Exercise> For the material below, return exactly the lines starting at the one holding "Shipping fees" and ending at the one holding "Ghana Police Service", counting both as part of the range.

+++++

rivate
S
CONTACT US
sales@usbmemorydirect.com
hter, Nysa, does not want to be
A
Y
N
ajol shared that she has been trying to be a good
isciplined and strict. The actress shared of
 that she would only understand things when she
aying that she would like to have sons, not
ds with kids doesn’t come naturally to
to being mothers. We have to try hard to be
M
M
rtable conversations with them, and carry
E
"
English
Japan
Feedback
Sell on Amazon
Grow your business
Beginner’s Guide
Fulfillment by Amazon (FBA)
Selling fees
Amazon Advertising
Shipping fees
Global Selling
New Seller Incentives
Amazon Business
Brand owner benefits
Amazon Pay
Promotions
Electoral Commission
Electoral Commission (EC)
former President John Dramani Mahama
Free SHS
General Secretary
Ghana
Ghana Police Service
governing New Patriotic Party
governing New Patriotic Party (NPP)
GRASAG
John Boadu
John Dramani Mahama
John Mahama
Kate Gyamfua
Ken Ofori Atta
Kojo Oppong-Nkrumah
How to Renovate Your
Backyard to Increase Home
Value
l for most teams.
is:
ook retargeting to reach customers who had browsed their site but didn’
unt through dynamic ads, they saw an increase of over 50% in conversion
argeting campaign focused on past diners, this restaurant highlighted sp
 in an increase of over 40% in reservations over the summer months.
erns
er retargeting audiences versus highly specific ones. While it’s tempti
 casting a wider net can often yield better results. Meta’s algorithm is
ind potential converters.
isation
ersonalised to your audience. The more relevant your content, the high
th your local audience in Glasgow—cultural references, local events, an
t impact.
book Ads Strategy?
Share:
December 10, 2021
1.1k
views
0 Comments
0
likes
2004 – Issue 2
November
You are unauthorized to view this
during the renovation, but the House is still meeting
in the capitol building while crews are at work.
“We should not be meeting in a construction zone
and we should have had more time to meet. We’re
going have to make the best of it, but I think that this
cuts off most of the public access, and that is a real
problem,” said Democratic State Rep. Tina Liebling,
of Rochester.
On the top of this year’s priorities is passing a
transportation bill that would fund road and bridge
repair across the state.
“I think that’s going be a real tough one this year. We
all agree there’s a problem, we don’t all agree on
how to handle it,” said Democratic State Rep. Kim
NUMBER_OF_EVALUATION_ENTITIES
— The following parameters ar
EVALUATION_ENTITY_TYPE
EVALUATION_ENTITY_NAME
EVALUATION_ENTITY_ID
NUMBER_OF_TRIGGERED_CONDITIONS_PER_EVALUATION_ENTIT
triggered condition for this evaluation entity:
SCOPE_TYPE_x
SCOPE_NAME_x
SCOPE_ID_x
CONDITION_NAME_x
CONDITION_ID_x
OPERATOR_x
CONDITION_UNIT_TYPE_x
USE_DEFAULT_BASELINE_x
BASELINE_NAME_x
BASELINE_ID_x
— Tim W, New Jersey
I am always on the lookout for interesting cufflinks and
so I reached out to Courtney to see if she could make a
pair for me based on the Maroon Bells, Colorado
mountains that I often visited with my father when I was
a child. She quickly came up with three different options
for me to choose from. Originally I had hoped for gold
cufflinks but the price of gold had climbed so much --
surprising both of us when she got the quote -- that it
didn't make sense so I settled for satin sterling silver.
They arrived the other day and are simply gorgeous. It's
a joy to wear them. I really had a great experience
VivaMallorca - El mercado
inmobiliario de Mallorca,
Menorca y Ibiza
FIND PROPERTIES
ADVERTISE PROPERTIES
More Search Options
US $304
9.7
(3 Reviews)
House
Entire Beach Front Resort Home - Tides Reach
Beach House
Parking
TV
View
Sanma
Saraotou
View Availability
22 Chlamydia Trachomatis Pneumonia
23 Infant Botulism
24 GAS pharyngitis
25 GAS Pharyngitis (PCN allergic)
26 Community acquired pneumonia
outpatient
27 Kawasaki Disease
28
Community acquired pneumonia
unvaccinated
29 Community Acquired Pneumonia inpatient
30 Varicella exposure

+++++

Final answer>
Shipping fees
Global Selling
New Seller Incentives
Amazon Business
Brand owner benefits
Amazon Pay
Promotions
Electoral Commission
Electoral Commission (EC)
former President John Dramani Mahama
Free SHS
General Secretary
Ghana
Ghana Police Service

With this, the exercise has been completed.